We had arrived. K and I had finally stepped into the realm of ramen houses. Though K may be still of a rookie when it comes to ramen profiles, I’ve been eating and scouting for decent piping hot noodles for some time. Usually, I completely fail at finding anything noteworthy in all of Southeast Michigan, which unfortunately includes my trial-by-error endeavors in Ann Arbor and Metro. But here is a place, Johnny Noodle King, which may be fast tracking Detroit to a decent hub of ramen cuisine. Though to be fully honest I don’t think we are collectively there quite yet. But for myself and K, it was exactly what we wanted in the moment and we left fully satisfied and warm from our miniature feast. And though the design of the place wasn’t quite curated to a soothing ambiance, the sunny windows and aerodynamic booths did remedy our wanton tranquility.

Out first came our Seaweed Salad and Inari Bun. The salad was light and acted almost part palette cleanser. It didn’t have the intrigue or exploratory nature of some other seaweed dishes I’ve eaten and it most certainly didn’t have a spicy or invigorating approach that some regional Asian versions have. In K’s opinion it would do better coming out mid meal or at the same time as our ramen. With just a bit of crunch and flaky bits on top, this salad was a nice warm-up for our upcoming dishes. The Inari Bun was a petite sandwich of perfection. It may have been a bit sticky for K and the contours of the plating didn’t fully juxtapose the bun in the way I think they had hoped it would have – but I thought the flavors were truly spot on.

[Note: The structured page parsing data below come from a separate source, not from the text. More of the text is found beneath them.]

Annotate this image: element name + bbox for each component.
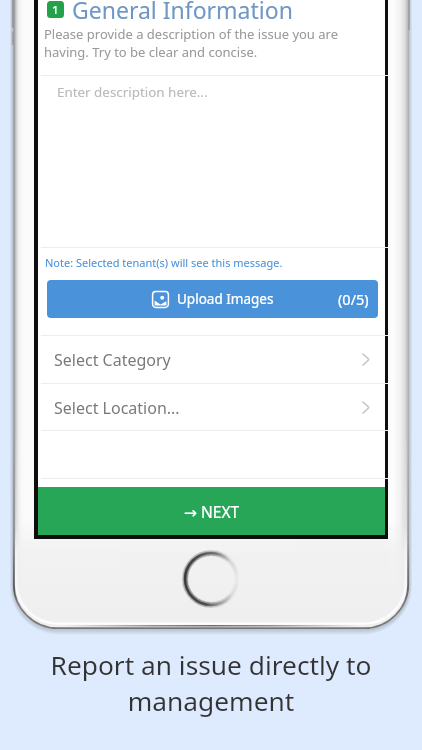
staticText: Enter description here... — [57, 83, 208, 101]
button[interactable]: Enter description here... — [38, 76, 385, 247]
staticText: Select Category — [54, 349, 171, 371]
staticText: Note: Selected tenant(s) will see this m… — [45, 255, 283, 270]
button[interactable]: Select Location... — [38, 384, 385, 431]
button[interactable]: Upload Images — [47, 280, 378, 318]
staticText: → NEXT — [184, 501, 240, 522]
button[interactable]: Select Category — [38, 336, 385, 383]
staticText: Please provide a description of the issu… — [44, 25, 339, 61]
staticText: General Information — [72, 0, 293, 25]
staticText: 1 — [52, 2, 59, 18]
button[interactable]: → NEXT — [38, 487, 385, 535]
staticText: Report an issue directly to management — [0, 647, 422, 719]
staticText: Select Location... — [54, 397, 180, 419]
staticText: Upload Images — [177, 290, 274, 308]
staticText: (0/5) — [338, 289, 369, 309]
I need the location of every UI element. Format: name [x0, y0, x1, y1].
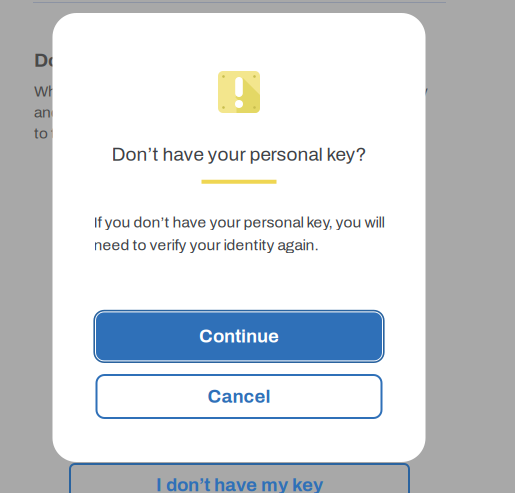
button[interactable]: Continue — [93, 310, 385, 363]
button[interactable]: Cancel — [96, 374, 382, 419]
staticText: Don’t have your personal key? — [112, 144, 366, 165]
staticText: I don’t have my key — [156, 475, 323, 493]
staticText: Continue — [199, 326, 279, 346]
staticText: Cancel — [208, 386, 270, 407]
staticText: If you don’t have your personal key, you… — [94, 214, 384, 254]
button[interactable]: I don’t have my key — [69, 463, 410, 493]
staticText: Don’t have your personal key? — [34, 50, 312, 71]
staticText: When you sign in on a new device we ask … — [34, 83, 428, 142]
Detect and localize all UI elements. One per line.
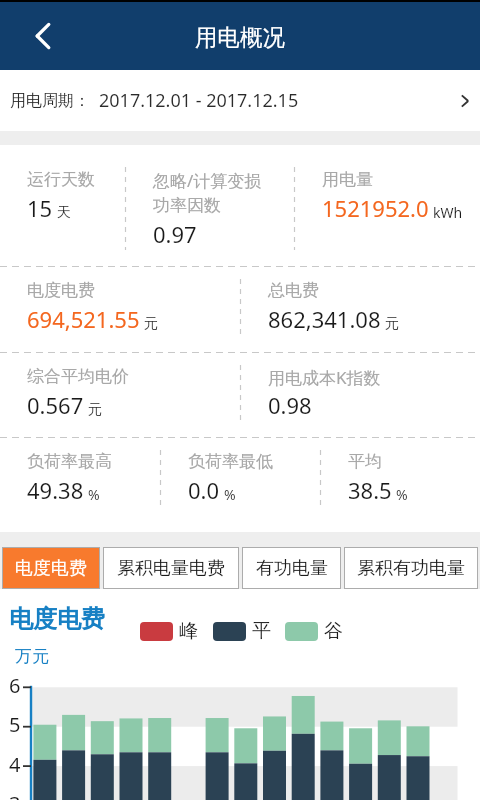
staticText: 总电费 [268, 280, 319, 301]
staticText: 用电周期： [10, 91, 90, 111]
staticText: 平 [252, 619, 271, 643]
staticText: 忽略/计算变损 [153, 169, 262, 192]
staticText: 峰 [179, 619, 198, 643]
staticText: 6 [9, 672, 21, 699]
staticText: 862,341.08 [268, 304, 381, 334]
button[interactable]: 有功电量 [242, 547, 341, 589]
staticText: 3 [9, 790, 21, 800]
staticText: 综合平均电价 [27, 366, 129, 387]
staticText: 38.5 [348, 475, 392, 505]
staticText: 累积有功电量 [357, 557, 465, 580]
button[interactable]: Back [0, 2, 68, 70]
staticText: 功率因数 [153, 195, 221, 216]
button[interactable]: 电度电费 [2, 547, 100, 589]
staticText: 0.98 [268, 390, 312, 420]
staticText: % [224, 485, 236, 504]
staticText: 15 [27, 193, 53, 223]
staticText: 负荷率最高 [27, 451, 112, 472]
staticText: 0.97 [153, 219, 197, 249]
staticText: 万元 [15, 646, 49, 667]
staticText: % [396, 485, 408, 504]
staticText: 元 [88, 401, 102, 419]
button[interactable]: 累积电量电费 [103, 547, 239, 589]
staticText: 电度电费 [9, 604, 105, 634]
staticText: % [88, 485, 100, 504]
staticText: 1521952.0 [322, 193, 429, 223]
staticText: 694,521.55 [27, 304, 140, 334]
staticText: 运行天数 [27, 169, 95, 190]
staticText: 4 [9, 751, 21, 778]
staticText: 电度电费 [15, 557, 87, 580]
staticText: kWh [433, 203, 463, 222]
staticText: 谷 [324, 619, 343, 643]
button[interactable]: 用电周期： [0, 70, 480, 131]
staticText: 负荷率最低 [188, 451, 273, 472]
staticText: 元 [144, 315, 158, 333]
staticText: 元 [385, 315, 399, 333]
button[interactable]: 累积有功电量 [344, 547, 478, 589]
staticText: 用电成本K指数 [268, 366, 381, 389]
staticText: 49.38 [27, 475, 84, 505]
staticText: 0.567 [27, 390, 84, 420]
staticText: 用电量 [322, 169, 373, 190]
staticText: 0.0 [188, 475, 220, 505]
staticText: 天 [57, 204, 71, 222]
staticText: 平均 [348, 451, 382, 472]
staticText: 累积电量电费 [117, 557, 225, 580]
staticText: 5 [9, 711, 21, 738]
staticText: 2017.12.01 - 2017.12.15 [99, 88, 299, 113]
staticText: 有功电量 [256, 557, 328, 580]
staticText: 用电概况 [195, 23, 285, 51]
staticText: 电度电费 [27, 280, 95, 301]
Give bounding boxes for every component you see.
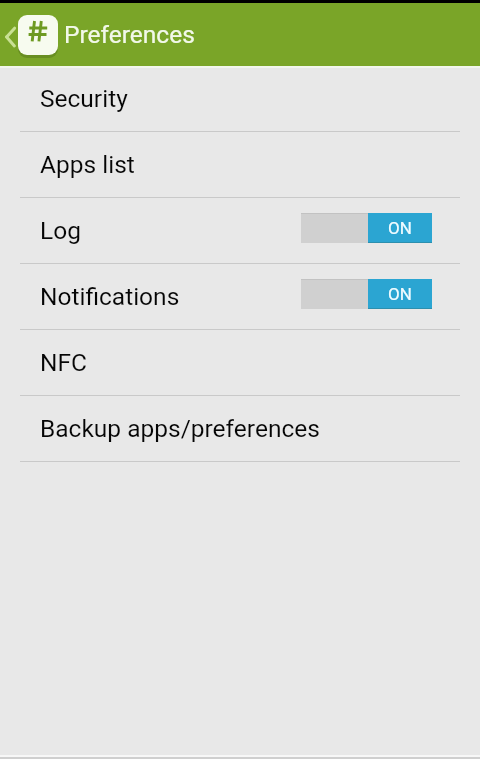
staticText: ON	[388, 218, 412, 238]
button[interactable]: Back	[0, 3, 64, 66]
button[interactable]: Backup apps/preferences	[0, 396, 480, 461]
button[interactable]: Security	[0, 66, 480, 131]
staticText: Security	[40, 84, 128, 113]
button[interactable]: Log switch, on	[301, 213, 432, 243]
staticText: NFC	[40, 348, 87, 377]
button[interactable]: Notifications	[0, 264, 480, 329]
button[interactable]: Apps list	[0, 132, 480, 197]
button[interactable]: NFC	[0, 330, 480, 395]
staticText: Apps list	[40, 150, 135, 179]
button[interactable]: Notifications switch, on	[301, 279, 432, 309]
staticText: Log	[40, 216, 81, 245]
staticText: Backup apps/preferences	[40, 414, 320, 443]
staticText: Notifications	[40, 282, 180, 311]
button[interactable]: Log	[0, 198, 480, 263]
staticText: ON	[388, 284, 412, 304]
staticText: Preferences	[64, 20, 195, 49]
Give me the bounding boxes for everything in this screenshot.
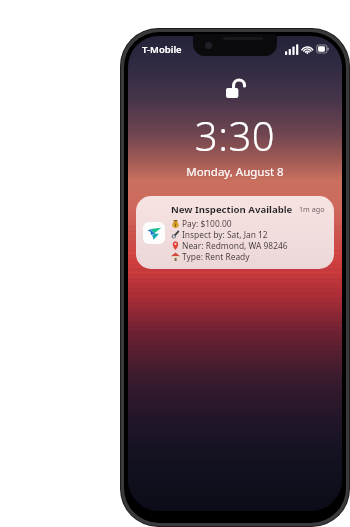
staticText: T-Mobile: [142, 43, 182, 56]
staticText: 3:30: [128, 108, 342, 162]
other: Inspection app: [143, 222, 165, 244]
staticText: Pay: $100.00: [182, 218, 232, 229]
staticText: Type: Rent Ready: [182, 251, 250, 262]
staticText: Monday, August 8: [128, 164, 342, 180]
staticText: 1m ago: [299, 204, 325, 214]
button[interactable]: Inspection app: [136, 196, 334, 269]
staticText: Near: Redmond, WA 98246: [182, 240, 288, 251]
other: Unlocked: [225, 76, 245, 98]
other: Signal, Wi-Fi and battery status: [285, 43, 329, 55]
staticText: New Inspection Available: [171, 203, 295, 216]
staticText: Inspect by: Sat, Jan 12: [182, 229, 268, 240]
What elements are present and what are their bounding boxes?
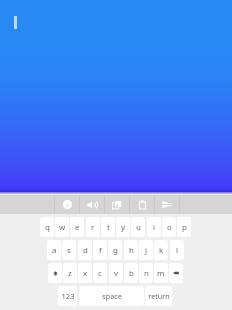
staticText: m [157,268,165,279]
button[interactable]: Sound [80,195,104,214]
staticText: y [121,222,126,233]
button[interactable]: Send [155,195,179,214]
button[interactable]: Emoji [55,195,79,214]
staticText: x [83,268,88,279]
staticText: s [67,245,71,256]
button[interactable]: t [101,217,115,237]
staticText: o [167,222,172,233]
staticText: j [145,245,148,256]
button[interactable]: n [139,263,153,283]
staticText: k [159,245,164,256]
staticText: return [148,291,170,301]
button[interactable]: b [124,263,138,283]
button[interactable]: y [116,217,130,237]
button[interactable]: g [108,240,122,260]
button[interactable]: l [170,240,184,260]
button[interactable]: c [93,263,107,283]
staticText: p [182,222,187,233]
staticText: d [83,245,88,256]
button[interactable]: x [78,263,92,283]
staticText: q [45,222,50,233]
button[interactable]: return [145,286,172,306]
staticText: f [99,245,102,256]
button[interactable]: k [154,240,168,260]
button[interactable]: 123 [58,286,77,306]
button[interactable]: m [154,263,168,283]
button[interactable]: a [47,240,61,260]
staticText: n [144,268,149,279]
button[interactable]: Shift [48,263,62,283]
button[interactable]: j [139,240,153,260]
staticText: w [59,222,66,233]
button[interactable]: p [177,217,191,237]
staticText: l [176,245,179,256]
button[interactable]: r [86,217,100,237]
staticText: t [107,222,110,233]
button[interactable]: q [40,217,54,237]
staticText: g [113,245,118,256]
button[interactable]: space [79,286,144,306]
staticText: v [114,268,119,279]
staticText: u [136,222,141,233]
staticText: h [129,245,134,256]
staticText: c [98,268,102,279]
button[interactable]: h [124,240,138,260]
button[interactable]: z [63,263,77,283]
staticText: space [102,291,122,301]
button[interactable]: v [109,263,123,283]
button[interactable]: i [147,217,161,237]
button[interactable]: e [70,217,84,237]
button[interactable]: Backspace [169,263,183,283]
button[interactable]: w [55,217,69,237]
button[interactable]: s [62,240,76,260]
staticText: i [153,222,156,233]
staticText: 123 [61,291,75,301]
button[interactable]: Copy [105,195,129,214]
staticText: e [75,222,80,233]
button[interactable]: o [162,217,176,237]
button[interactable]: u [131,217,145,237]
button[interactable]: f [93,240,107,260]
staticText: z [68,268,72,279]
staticText: r [91,222,95,233]
staticText: a [52,245,57,256]
staticText: b [129,268,134,279]
button[interactable]: Paste [130,195,154,214]
button[interactable]: d [78,240,92,260]
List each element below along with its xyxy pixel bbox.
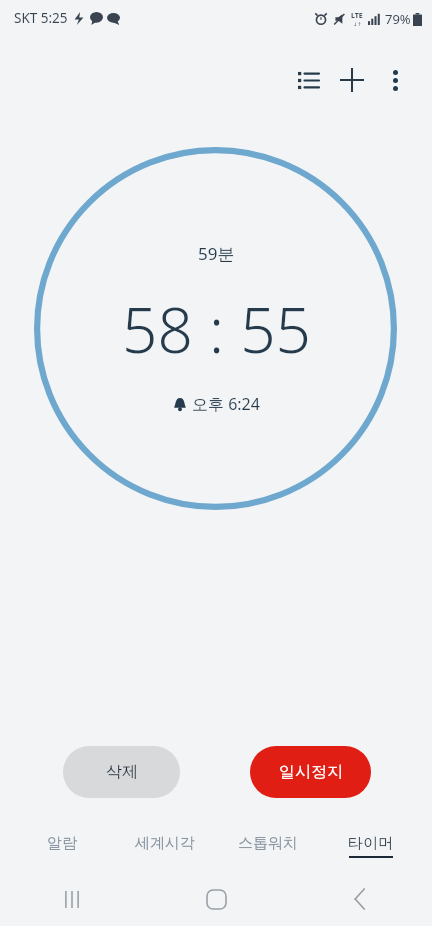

When taking into account an Americana palette, I thought they did a really good job, finding the balance between traditional recipes and ones that may be more westernized. The flavors were warming, wholesome and lip-smackingly refreshing. This time we just had water but in the past we’ve had some fun drinks – among which hot tea, cold coffee and draft Sapporo all were pleasantly appropriate, but they do offer some craft cocktails as well.

Then finally, the much anticipated bowls – Champon and their sauced Gong Bao arrived. One major warning to our strict vegetarians, they do not, I repeat they do not have vegetarian stock water, unless you order their Veggie Miso. K and I have never been big fans of miso soups nor have we ever liked udon dishes or cold noodles that much, so we made a necessary compromise to get that thick and creamy stock we were searching for – we got a pork stock. Now before you fall over and make accusations of hypocrisy in our names. Let us please come to an understanding. These dishes are meat stock based. That is what they are, that is what ramen stock is, across almost every traditional recipe. You can do mushroom stock, take on a miso reworking, or do a vegetable and soy sauce approach but the stimulating, tummy rubbing goodness you get from traditional ramen dishes isn’t derived from a vegetarian background. Ask Momofuku in New York or any of the culinary complexities in Toronto or even the scrumptious streets of Taipei and you’ll find the same skeletal conclusion. Now that being said, we did however make a substitution of beef or chicken chunks to tofu, of which they executed very well.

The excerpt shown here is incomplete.